* **WORK ITEM**: When you reach the line containing "diversos momentos de" in the data below, reproduce it and every line that follows, exactly and without additions.

(DATA Opens)

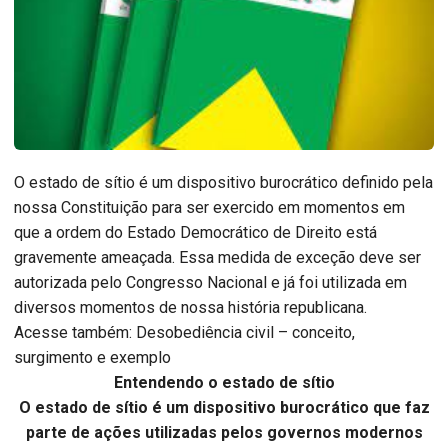
O estado de sítio é um dispositivo burocrático definido pela
nossa Constituição para ser exercido em momentos em
que a ordem do Estado Democrático de Direito está
gravemente ameaçada. Essa medida de exceção deve ser
autorizada pelo Congresso Nacional e já foi utilizada em
diversos momentos de nossa história republicana.
Acesse também: Desobediência civil – conceito,
surgimento e exemplo
Entendendo o estado de sítio
O estado de sítio é um dispositivo burocrático que faz
parte de ações utilizadas pelos governos modernos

(DATA Closes)

* **COMPLETED EXERCISE**:
diversos momentos de nossa história republicana.
Acesse também: Desobediência civil – conceito,
surgimento e exemplo
Entendendo o estado de sítio
O estado de sítio é um dispositivo burocrático que faz
parte de ações utilizadas pelos governos modernos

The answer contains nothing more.